I sold my K1 (which I really liked), bought a DXG... absolutely loved the DXG. Couldn't resist the hype and decided to get a K3 as well (to have something "more portable"). I don't even use the K3 -- love the DXG too much. The bigger screen is so much more luxurious. That, and for me, the K3 is really uncomfortable to hold. I'm all about small/light usually.. but I have big hands and I really can't seem to find any way to comfortably hold the K3. Sometimes just a little bit of heft is a good thing. I didn't realize that until I bought the K3.

DXG rules!


----------



## Robin (Dec 11, 2008)

Interesting. I went from K1 to K3 & have never been tempted by the DX. Guess it's largely a matter of how you use it & for me portability is key.


----------



## Cyanide5000 (Aug 30, 2010)

I've only had a problem with mine with sun light, otherwise the contast isnt really an issue - hey gameboy v1 era here!


----------



## KindleChickie (Oct 24, 2009)

Thanks for the comparison photos. I am always tempted by the DX.  I even bought one for a gift to a relative.  It was so hard not to zip open the box!  

Right now I am thinking of ordering one to play with and then giving it to a family member who is a voracious reader but a technophobe.


----------



## slavetoabunny (Sep 17, 2010)

Robin said:


> Interesting. I went from K1 to K3 & have never been tempted by the DX. Guess it's largely a matter of how you use it & for me portability is key.


Same here. I love that I can easily put my K3 in my smallish purse and take it anywhere. Size was my most important consideration.


----------



## Alice Y. Yeh (Jul 14, 2010)

How is it reading PDFs on the DXG v. K3G?


----------



## eidahl (Oct 16, 2009)

I've been thinking about upgrading from the K2 to the K3.. now I'm getting tempted by the (relatively) massive graphite DX, AHHHH, the dilemma. Amazon has not upgraded the firmware of the new DX to the latest Kindle 3 features, right? 

Ooh, just remembered, does the DX have the new browser of the K3? It better!


----------



## jeremy81 (Feb 27, 2009)

eidahl said:


> I've been thinking about upgrading from the K2 to the K3.. now I'm getting tempted by the (relatively) massive graphite DX, AHHHH, the dilemma. Amazon has not upgraded the firmware of the new DX to the latest Kindle 3 features, right?
> 
> Ooh, just remembered, does the DX have the new browser of the K3? It better!

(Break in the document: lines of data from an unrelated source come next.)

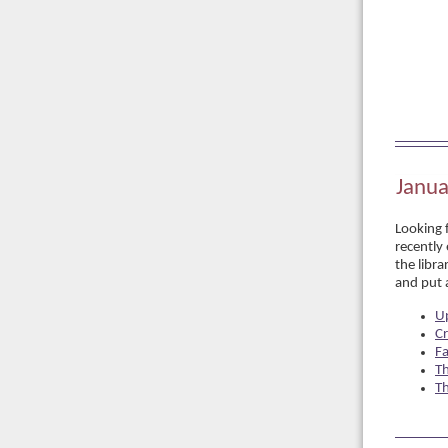
Janua
Looking 
recently 
the libra
and put a
U
Cr
Fa
Th
T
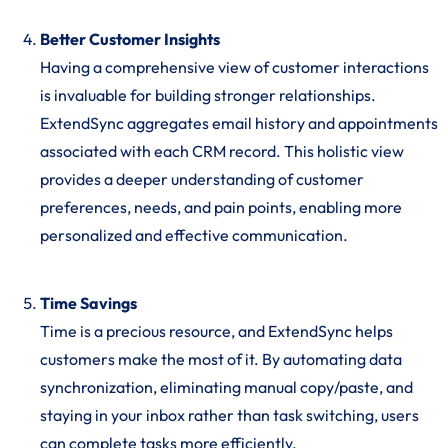
Better Customer Insights
Having a comprehensive view of customer interactions
is invaluable for building stronger relationships.
ExtendSync aggregates email history and appointments
associated with each CRM record. This holistic view
provides a deeper understanding of customer
preferences, needs, and pain points, enabling more
personalized and effective communication.
Time Savings
Time is a precious resource, and ExtendSync helps
customers make the most of it. By automating data
synchronization, eliminating manual copy/paste, and
staying in your inbox rather than task switching, users
can complete tasks more efficiently.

No, it doesn't have 3.0 firmware yet and no improved browser. I don't use the browser often so it's not an issue for me. The only real thing I miss from 3.0 are the 2 extra fonts. Hopefully, Amazon will release 3.0 for it. I definitely recommend it a DX over K3. For me it's just a much better experience. You do sacrifice portability but if you mainly read at home it's not an issue. You can always return it if you aren't satisfied within the first 30 days.


----------



## jeremy81 (Feb 27, 2009)

Alice Y. Yeh said:


> How is it reading PDFs on the DXG v. K3G?

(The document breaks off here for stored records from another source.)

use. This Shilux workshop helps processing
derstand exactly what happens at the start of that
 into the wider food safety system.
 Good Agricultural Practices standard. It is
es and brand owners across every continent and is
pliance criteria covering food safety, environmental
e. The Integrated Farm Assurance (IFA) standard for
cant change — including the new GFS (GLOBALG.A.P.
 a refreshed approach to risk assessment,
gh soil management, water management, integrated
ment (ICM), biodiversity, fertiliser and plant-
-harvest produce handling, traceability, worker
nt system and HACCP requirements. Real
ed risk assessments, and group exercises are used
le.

The screen size makes a huge difference in legibility. I don't read PDFs often but it is a definite improvement.


----------



## eidahl (Oct 16, 2009)

jeremy81 said:


> No, it doesn't have 3.0 firmware yet and no improved browser. I don't use the browser often so it's not an issue for me. The only real thing I miss from 3.0 are the 2 extra fonts. Hopefully, Amazon will release 3.0 for it. I definitely recommend it a DX over K3. For me it's just a much better experience. You do sacrifice portability but if you mainly read at home it's not an issue. You can always return it if you aren't satisfied within the first 30 days.


Yeah, I never carry the K2 outside of the house, so I don't care about that. I'm going for it, though hopefully they update the firmware soon - it'll be rather neat to use the new browser on the bigger screen. The Kindle 2 could be a gift for a little sister.. (or I could suppose I could sell it and grab the K3 instead for her, like I guess some people are doing).


----------



## Ann in Arlington (Oct 27, 2008)

jeremy81 said:


> . . . . . The only real thing I miss from 3.0 are the 2 extra fonts. Hopefully, Amazon will release 3.0 for it. . . . . .

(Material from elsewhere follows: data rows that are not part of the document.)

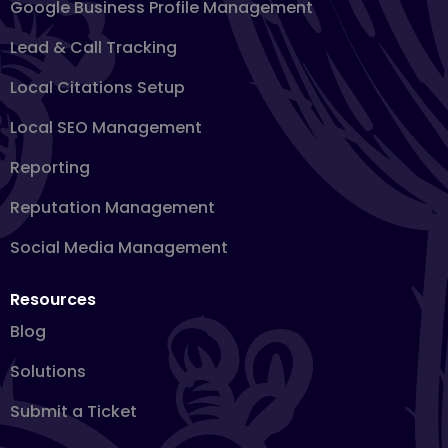
Google Business Profile Management
Lead & Call Tracking
Local Citations Setup
Local SEO Management
Reporting
Reputation Management
Social Media Management
Resources
Blog
Solutions
Submit a Ticket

My DX -- not a G, but I think the firmware is the same -- is at 2.5.6 and I have 8 font size choices.

Also some magnification when viewing a PDF.


----------



## CaroleC (Apr 19, 2010)

I got my DXG in July, and loved it - - - and then the K3 was announced so I ordered that too.

To tell you the truth I hardly ever use my DXG any more, even at home. The displays appear to me to be the same, and the K3 is so much lighter and easier to hold. The DXG is a pretty expensive "spare" for me.


----------



## jeremy81 (Feb 27, 2009)

Ann in Arlington said:


> My DX -- not a G, but I think the firmware is the same -- is at 2.5.6 and I have 8 font size choices.
> 
> Also some magnification when viewing a PDF.


Yes, it is the same. The Kindle 3 firmware has 3 different fonts to choose from in addition to the font sizes. It also has more settings for spacing and words per line.


----------



## patrickt (Aug 28, 2010)

I put my KindleDXG and my K3 on the table, looked at the picture on the startup screen and then looked at text. I didn't see a difference.


----------



## PaulGuy (Jul 9, 2009)

jeremy81 said:


> I haven't been completely happy with my K3 since I received it. The screen just didn't seem to have as much contrast vs. the K2 as I had hoped. It could just be my device. I ordered a Kindle DX Graphite a couple of days ago and received it yesterday. The first thing I noticed is the screen has much better contrast. The fonts are much bolder and blacks are blacker. I'm not sure how obvious it will be in the photo but in person the difference is even more apparent. I'm also finding that I like the controls much better on the DX than the K3. The joystick is just much easier and more accurate than then new directional pad. The only complaints I have about the DX are it is so much heavier after using the featherweight K3 for weeks and I really miss the new page turn buttons. Hopefully, Amazon will give DX owners a break and update it to 3.0 firmware! The build quality and materials used give the DX a much higher end feel(which it should considering the price). So far I'm absolutely loving it!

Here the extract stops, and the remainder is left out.